Decomposing the Jaccard Distance and the Jaccard Index in ABCDE

TL;DR

The paper develops a decomposed framework for the Jaccard-based metrics used in ABCDE, splitting the magnitude of clustering differences into Split and Merge components and further into Good/Bad contributions, while also decomposing the JaccardIndex into affected and unaffected parts with analogous quality splits. It provides exact population-level definitions and practical, unbiased estimation procedures via weighted-sample pairwise judgments, including strategies for sampling and confidence intervals. The approach yields a rich set of metrics (including DeltaPrecision as a bonus) that are interrelated through simple equations, enabling deeper debugging and interactive exploration of clustering changes.

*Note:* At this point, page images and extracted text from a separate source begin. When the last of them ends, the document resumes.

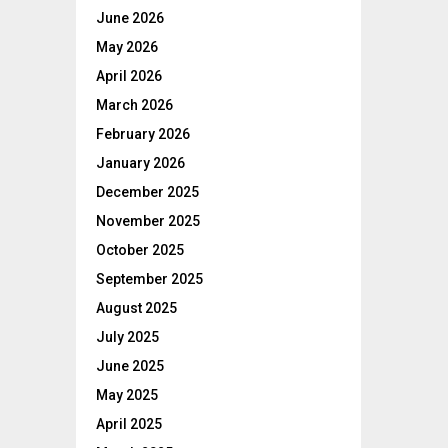
June 2026
May 2026
April 2026
March 2026
February 2026
January 2026
December 2025
November 2025
October 2025
September 2025
August 2025
July 2025
June 2025
May 2025
April 2025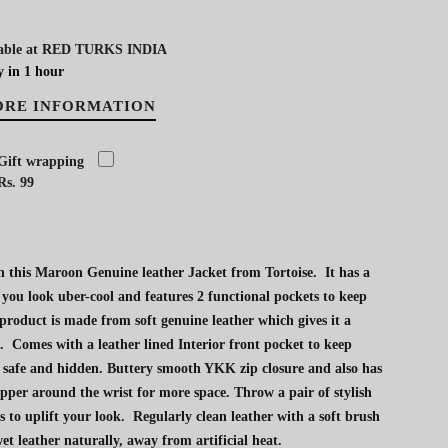
able at
RED TURKS INDIA
y in 1 hour
ORE INFORMATION
Gift wrapping
Rs. 99
 this Maroon Genuine leather Jacket from Tortoise. It has a
 you look uber-cool and features 2 functional pockets to keep
 product is made from soft genuine leather which gives it a
. Comes with a leather lined Interior front pocket to keep
 safe and hidden. Buttery smooth YKK zip closure and also has
ipper around the wrist for more space. Throw a pair of stylish
s to uplift your look. Regularly clean leather with a soft brush
et leather naturally, away from artificial heat.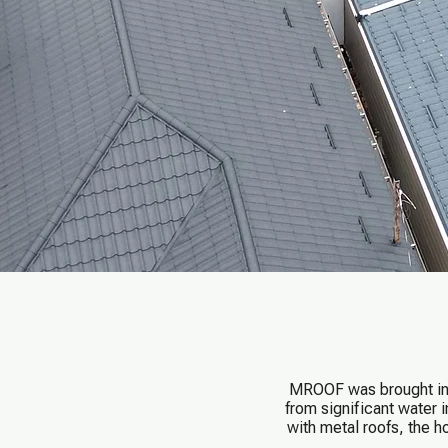
MROOF was brought in t
from significant water 
with metal roofs, the 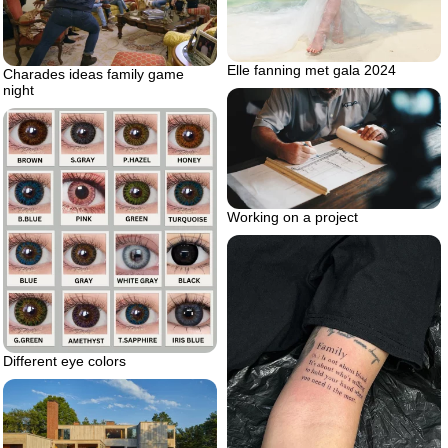
Elle fanning met gala 2024
Charades ideas family game
night
Working on a project
Different eye colors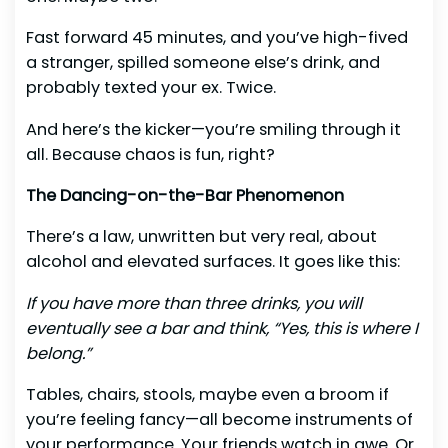
Fast forward 45 minutes, and you’ve high-fived
a stranger, spilled someone else’s drink, and
probably texted your ex. Twice.
And here’s the kicker—you’re smiling through it
all. Because chaos is fun, right?
The Dancing-on-the-Bar Phenomenon
There’s a law, unwritten but very real, about
alcohol and elevated surfaces. It goes like this:
If you have more than three drinks, you will
eventually see a bar and think, “Yes, this is where I
belong.”
Tables, chairs, stools, maybe even a broom if
you’re feeling fancy—all become instruments of
your performance. Your friends watch in awe. Or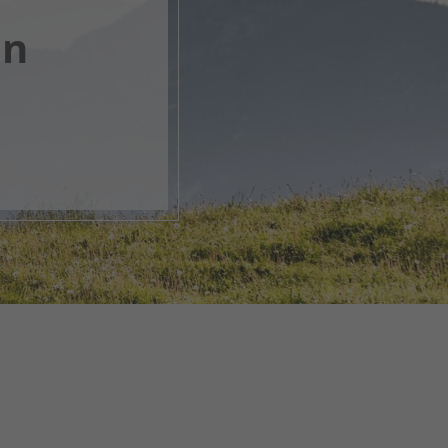
en
, open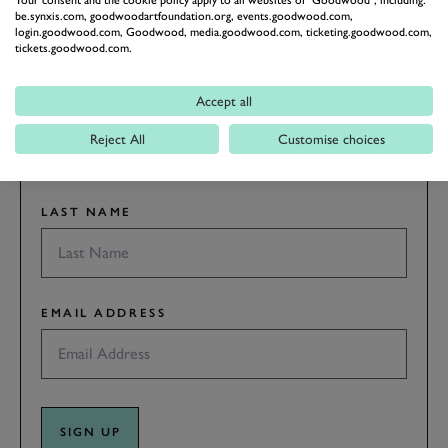
RACING
Your consent and the cookie policy apply to all websites of "Goodwood", including:
be.synxis.com, goodwoodartfoundation.org, events.goodwood.com,
Stay in the know with our newsletters that contain all the
login.goodwood.com, Goodwood, media.goodwood.com, ticketing.goodwood.com,
tickets.goodwood.com.
latest motorsport news, stories and event information.
Accept all
FIRST NAME
Reject All
Customise choices
LAST NAME
EMAIL ADDRESS
SIGN UP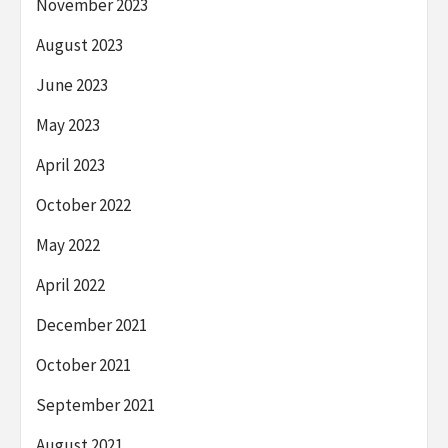
November 2023
August 2023
June 2023
May 2023
April 2023
October 2022
May 2022
April 2022
December 2021
October 2021
September 2021
August 2021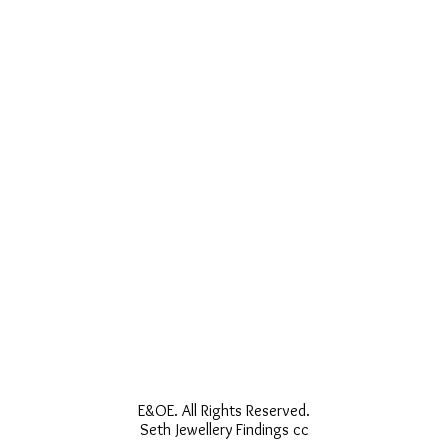
E&OE. All Rights Reserved.
Seth Jewellery Findings cc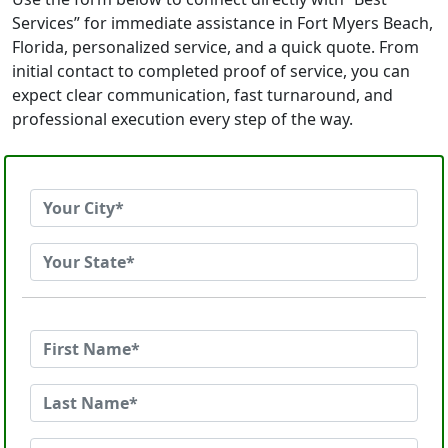
Services” for immediate assistance in Fort Myers Beach,
Florida, personalized service, and a quick quote. From
initial contact to completed proof of service, you can
expect clear communication, fast turnaround, and
professional execution every step of the way.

The work positions itself as complementary to ABCDE, offering alternative perspectives and additional tooling for understanding the nature and quality of clustering changes, with guidance on stratified sampling and implementation considerations. The practical impact lies in enabling more nuanced, human-judged evaluation of large-scale clustering changes and providing a structured pathway to debugging diffs via item-pair and cluster-level analyses.

Abstract

ABCDE is a sophisticated technique for evaluating differences between very large clusterings. Its main metric that characterizes the magnitude of the difference between two clusterings is the JaccardDistance, which is a true distance metric in the space of all clusterings of a fixed set of (weighted) items. The JaccardIndex is the complementary metric that characterizes the similarity of two clusterings. Its relationship with the JaccardDistance is simple: JaccardDistance + JaccardIndex = 1. This paper decomposes the JaccardDistance and the JaccardIndex further. In each case, the decomposition yields Impact and Quality metrics. The Impact metrics measure aspects of the magnitude of the clustering diff, while Quality metrics use human judgements to measure how much the clustering diff improves the quality of the clustering. The decompositions of this paper offer more and deeper insight into a clustering change. They also unlock new techniques for debugging and exploring the nature of the clustering diff. The new metrics are mathematically well-behaved and they are interrelated via simple equations. While the work can be seen as an alternative formal framework for ABCDE, we prefer to view it as complementary. It certainly offers a different perspective on the magnitude and the quality of a clustering change, and users can use whatever they want from each approach to gain more insight into a change.

Figures (1)

• Figure 1: The clustering quality situation from the perspective of item $i$. The item $i$ is always in the intersection of $\mathit{Base}(i)$ and $\mathit{Exp}(i)$ and $\mathit{Ideal}(i)$, which is never empty. $\mathit{Ideal}(i)$ is the set of all items that are truly equivalent to $i$. Each area inside the Venn diagram is labeled with its weight divided by $\mathit{weight}(\mathit{Base}(i) \cup \mathit{Exp}(i))$. To save space we omit the suffix '$(i)$' from the labels. So, for example, the label $\mathit{GoodSplitDistance}$ in the diagram stands for $\mathit{GoodSplitDistance}(i)$.